What about like a secret enemy that that you maybe hate-follow or just like think of it as your competition?

I think of all of them as my competition: Every other writer, I’m measuring myself against them. If I have to pick just one, probably I think Rembert Browne, because for me I need for it to be somebody that is better than me. So it’s him, Jia Tolentino from the New Yorker—writers who I’ve read their stuff and go, “Oh shit, this is incredible.” So I follow them and then they post an article and I read it and it’s great and then I just feel shitty for two weeks after I read it because I’m not there.

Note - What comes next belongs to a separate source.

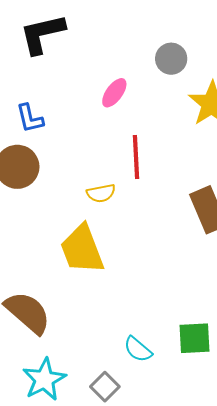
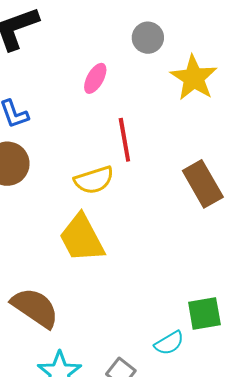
yellow semicircle: (101, 193) -> (94, 180), size x1.4
cyan semicircle: (138, 349) -> (169, 343), moved, turned -64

Have you ever commented online?

That’s one of the ways I got started. There’s a paper in Houston called the Houston Press. I was having a hard time getting the editors to respond to emails I sent with pitches because they don’t know who I am, why would you respond to an email from a person you don’t know? So what I started doing was whenever a thing would go up on the site that one of the editors wrote, I would leave a comment but not just like a “great job” or whatever but like a paragraph or something and let them know that I read the thing and I just kept doing that with my name, Shea Serrano, Shea Serrano, over and over again every time. That way, when I sent an email two weeks after that, I felt like I had a better chance of them opening it because they would see my email address was Shea Serrano. It ended up working.

What would you say is your worst or most time-wasting habit online?

Probably NBA Reddit. There are a ton of people on there who are smart about basketball or funny about basketball, so I’d like to go on there to sort of read through all the stuff that they’re coming up with.

What tabs do you have open right now?

Right now, I have one for the Google Doc for the thing I’m writing that will go up tomorrow. I have my email. I have a thing for a song called “Don’t Leave Me” by Blackstreet that came out in 1996 that I really like. I was reading through the Wikipedia page. Oh and then there’s a separate browser for this mixtape I was listening to. The mixtape was called “Nice and Slow 52.5.” It’s a collection of a bunch of old R&B songs that have been chopped and screwed.

When was the last time you fell down a rabbit hole online?

The most recent one would be earlier today, actually. The thing I’m writing for tomorrow will be about old R&B songs. While I was doing that I ended up coming across a song I listened to in high school called “Movin’ On” by Mya featuring a rapper named Silkk the Shocker. And then I just started going through all of Silkk the Shocker’s old stuff. He was on a label called No Limit Records. It turned into a No Limits Records thing, and then that turned into a Louisiana rap thing. I think I lost maybe an hour and a half or so doing that.

What’s the last thing you remember learning on the internet that blew your mind?

It was: Kobe Bryant has scored more points against the San Antonio Spurs in the playoffs than any other player in NBA history has against the Spurs. It blew my mind because I felt like I knew that already, but I wasn’t 100 percent sure.

Do you have a favorite or most used emoji?

Right now, it’s the one of the little boat, that’s the one I use the most. That basketball book that I just wrote, the acronym for the title is BAOT, which I pronounce in my head like boat, so I use that instead. It’s usually on Twitter, if somebody sends me a thing or I post a thing about the book, I put that on there.

I’ll see what comes up in the frequently used part … oh, that little man that’s shouting. I like him a lot. It’s like a profile of his face. There’s no secret meaning to it, I just use it to shout a thing.

What about GIFs?

At the end of every week, I will post a thing that’s like, oh thank God I didn’t get fired this week, and then it’s always a basketball GIF of a guy celebrating. That’s mainly what I use them for.

What’s the last screenshot you took on your phone?

The last screenshot was a still of a video of my wife doing this dance that our sons taught her. It’s called a backpack kid dance or something like that.

Do you use any other techie devices beyond your phone or computer?

I tried to do one of those fitness watches that you wear, and I didn’t like it because it was just reminding me that I was not exercising, so I stopped. It’s the same reason I deleted the exercise apps off my phone. So now I don’t have anything anymore. It’s just a phone.